◆ Document layout analysis data ◆
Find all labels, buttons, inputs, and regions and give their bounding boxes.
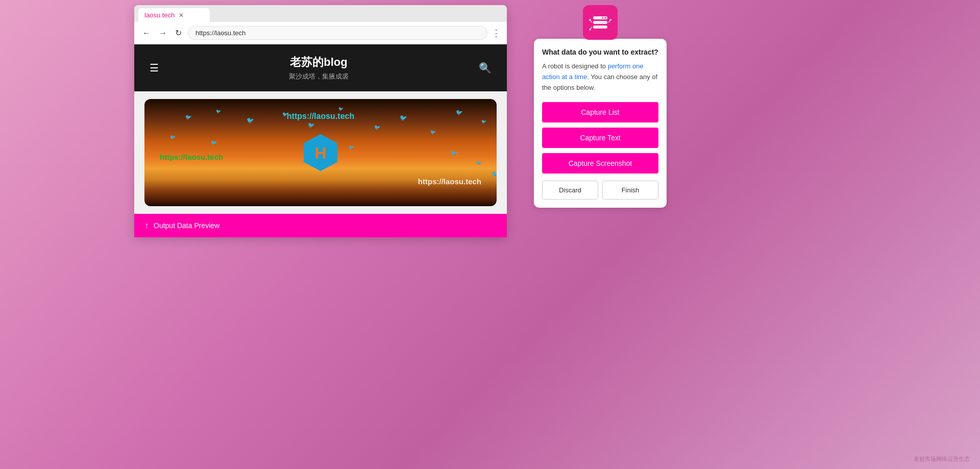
site-subtitle: 聚沙成塔，集腋成裘: [159, 72, 479, 81]
svg-point-13: [589, 29, 591, 31]
watermark-right: https://laosu.tech: [418, 177, 481, 186]
dialog-title: What data do you want to extract?: [542, 48, 658, 56]
dialog-body: A robot is designed to perform one actio…: [542, 61, 658, 93]
svg-point-7: [602, 17, 604, 19]
svg-point-6: [605, 17, 606, 19]
tab-bar: laosu.tech ✕: [134, 5, 507, 22]
more-icon[interactable]: ⋮: [492, 28, 501, 39]
capture-list-button[interactable]: Capture List: [542, 102, 658, 122]
search-icon[interactable]: 🔍: [479, 62, 492, 74]
tab-close-icon[interactable]: ✕: [179, 12, 184, 18]
svg-point-11: [609, 19, 611, 21]
forward-button[interactable]: →: [157, 28, 169, 39]
svg-rect-3: [593, 21, 607, 24]
action-buttons: Capture List Capture Text Capture Screen…: [542, 102, 658, 174]
output-arrow-icon: ↑: [144, 221, 149, 230]
hamburger-icon[interactable]: ☰: [150, 62, 159, 74]
site-header-center: 老苏的blog 聚沙成塔，集腋成裘: [159, 55, 479, 81]
site-header: ☰ 老苏的blog 聚沙成塔，集腋成裘 🔍: [134, 44, 507, 91]
output-bar-label: Output Data Preview: [154, 221, 219, 230]
discard-button[interactable]: Discard: [542, 181, 598, 200]
bottom-buttons: Discard Finish: [542, 181, 658, 200]
watermark-left: https://laosu.tech: [160, 153, 223, 161]
dialog-box: What data do you want to extract? A robo…: [534, 39, 667, 208]
nav-bar: ← → ↻ ⋮: [134, 22, 507, 44]
capture-text-button[interactable]: Capture Text: [542, 128, 658, 148]
svg-rect-4: [593, 26, 607, 29]
browser-tab[interactable]: laosu.tech ✕: [138, 8, 210, 22]
right-panel: What data do you want to extract? A robo…: [534, 5, 667, 208]
output-data-preview-bar[interactable]: ↑ Output Data Preview: [134, 214, 507, 237]
reload-button[interactable]: ↻: [173, 27, 184, 39]
hero-area: 🐦 🐦 🐦 🐦 🐦 🐦 🐦 🐦 🐦 🐦 🐦 🐦 🐦 🐦 🐦 🐦: [134, 91, 507, 214]
svg-point-10: [589, 19, 591, 21]
finish-button[interactable]: Finish: [602, 181, 658, 200]
back-button[interactable]: ←: [140, 28, 153, 39]
robot-icon-box: [583, 5, 618, 40]
hex-logo: H: [300, 132, 341, 173]
robot-icon-container: [534, 5, 667, 40]
website-content: ☰ 老苏的blog 聚沙成塔，集腋成裘 🔍 🐦 🐦 🐦 🐦 🐦 🐦 🐦: [134, 44, 507, 237]
capture-screenshot-button[interactable]: Capture Screenshot: [542, 153, 658, 174]
tab-title: laosu.tech: [144, 11, 175, 19]
address-bar[interactable]: [188, 26, 487, 40]
dialog-body-part1: A robot is designed to: [542, 62, 608, 70]
page-watermark: 老挝市场网络运营生态: [914, 455, 970, 463]
site-title: 老苏的blog: [159, 55, 479, 70]
browser-window: laosu.tech ✕ ← → ↻ ⋮ ☰ 老苏的blog 聚沙成塔，集腋成裘…: [134, 5, 507, 237]
hero-image: 🐦 🐦 🐦 🐦 🐦 🐦 🐦 🐦 🐦 🐦 🐦 🐦 🐦 🐦 🐦 🐦: [144, 99, 497, 206]
watermark-top-center: https://laosu.tech: [287, 112, 354, 121]
svg-text:H: H: [314, 144, 326, 162]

◆ What you need to do ◆
Among the lines above, count those containing the word "laosu" and give nothing but the result.

◆ Solution to the exercise ◆
7